One of the more alarming aspects of the DMCA is that it discourages the creation of technologies that "circumvent" a "copyright protection system" (CPS). A "circumvention device" is hardware or software that lets people override the CPS controls on storage, processing, or output of digital content. By some interpretations, this definition could include most research and development into Internet and information technologies, especially work on open standards.
Those who favor the DMCA often argue that research into the flaws of a technology is a form of circumvention, and thus illegal. Developers involved in such research could face civil prosecution or threat of prosecution, as in the case of Edward Felton, a Princeton computer science professor.
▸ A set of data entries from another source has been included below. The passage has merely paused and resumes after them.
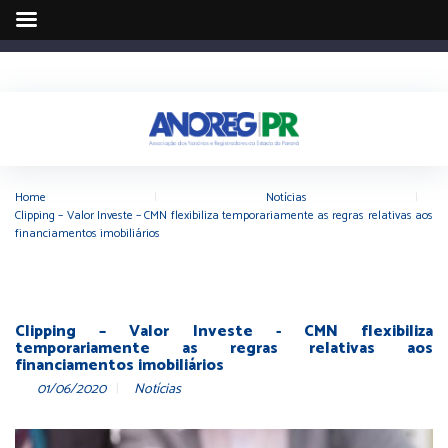
Home
|
Notícias
|
Clipping – Valor Investe – CMN flexibiliza temporariamente as regras relativas aos
financiamentos imobiliários
Clipping – Valor Investe - CMN flexibiliza
temporariamente as regras relativas aos
financiamentos imobiliários
01/06/2020
Notícias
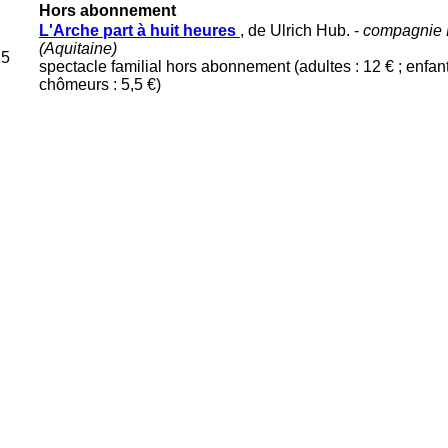
Hors abonnement
L'Arche part à huit heures
, de Ulrich Hub. -
compagnie L
(Aquitaine)
15
spectacle familial hors abonnement (adultes : 12 € ; enfant
chômeurs : 5,5 €)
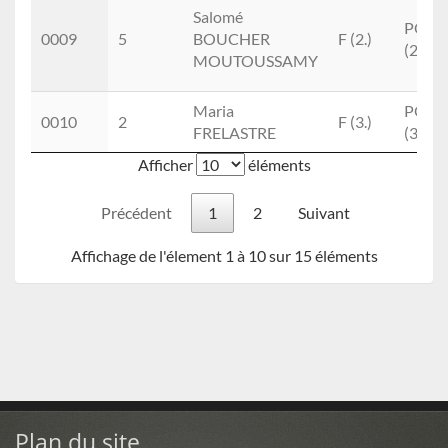
Salomé
POF
0009
5
BOUCHER
F (2.)
(2.)
MOUTOUSSAMY
Maria
POF
0010
2
F (3.)
FRELASTRE
(3.)
Afficher
éléments
Précédent
1
2
Suivant
Affichage de l'élement 1 à 10 sur 15 éléments
Plan du site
Felton and his team defeated four watermarking technologies designed to protect digital music. The music industry tried to suppress the team's results with a threatening letter (www.cs.princeton.edu/sip/sdmi/announcement.html).
Exposure of CPS flaws for commercial gain could result in criminal prosecution. Consider the case of Dmitry Sklyarov, a Russian computer professional who was jailed for giving a lecture on how to defeat the copyright protection scheme used for many e-books and proprietary documents. (See Bret Fausett's "DRM For the Forces of Good" in the November 2001 issue of Web Techniques.)
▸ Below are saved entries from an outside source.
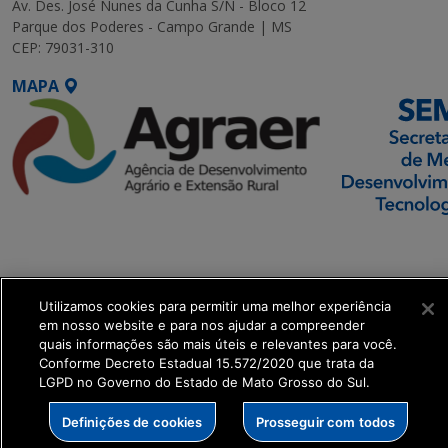
Av. Des. José Nunes da Cunha S/N - Bloco 12
Parque dos Poderes - Campo Grande | MS
CEP: 79031-310
MAPA
SETDIG | Secretaria-
Executiva de
Transformação Digital
Utilizamos cookies para permitir uma melhor experiência
em nosso website e para nos ajudar a compreender
get_footer();
quais informações são mais úteis e relevantes para você.
Conforme Decreto Estadual 15.572/2020 que trata da
LGPD no Governo do Estado de Mato Grosso do Sul.
Definições de cookies
Prosseguir com todos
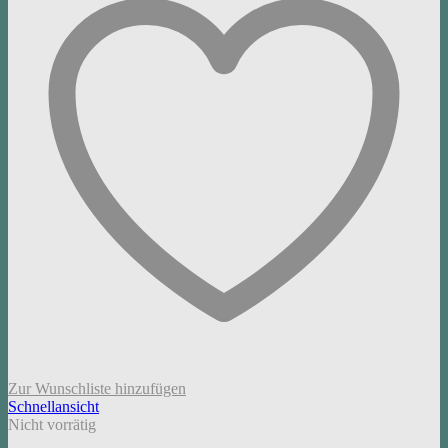
Zur Wunschliste hinzufügen
Schnellansicht
Nicht vorrätig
These concerns haven't been lost on open standards advocates. And though the DMCA probably won't succeed in restricting research and development of open-standard technologies, the battle may be long and costly nonetheless.
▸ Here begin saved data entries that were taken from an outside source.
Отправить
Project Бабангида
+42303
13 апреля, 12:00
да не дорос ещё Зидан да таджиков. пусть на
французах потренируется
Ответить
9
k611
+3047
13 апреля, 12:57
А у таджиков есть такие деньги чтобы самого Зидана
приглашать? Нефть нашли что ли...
Internet vs. Entertainment
The way Internet standards are created resembles Internet data sharing, where information products flow freely. Organizations such as the Internet Engineering Task Force (IETF) and the World Wide Web Consortium (W3C) publish open standard technology specifications that are available to anyone interested in writing a computer program or bringing a new product to market. Unlike the IETF and W3C, however, the entertainment and consumer electronics industries license their technology for a price.
The right to license is based on the companies' patent pools, their intellectual property rights on certain technologies. Companies that own patents can license their technology to digital entertainment device manufacturers. The license usually places constraints on how content is processed, stored, and output on a particular digital entertainment device.
Open-standard and proprietary-licensed technologies are complementary. Open standards are essential for interconnecting computers, but technology licensing is useful in preventing unsecure or unsafe modes of operation. While both approaches are necessary, the DMCA threatens the open-standard approach.
For this reason, the DMCA is dangerous to scientific investigation and engineering practices in the U.S. and worldwide. The DMCA may extend the reach of licensing authorities beyond their patent pools to encompass technologies that are in the public domain or are the intellectual property of others.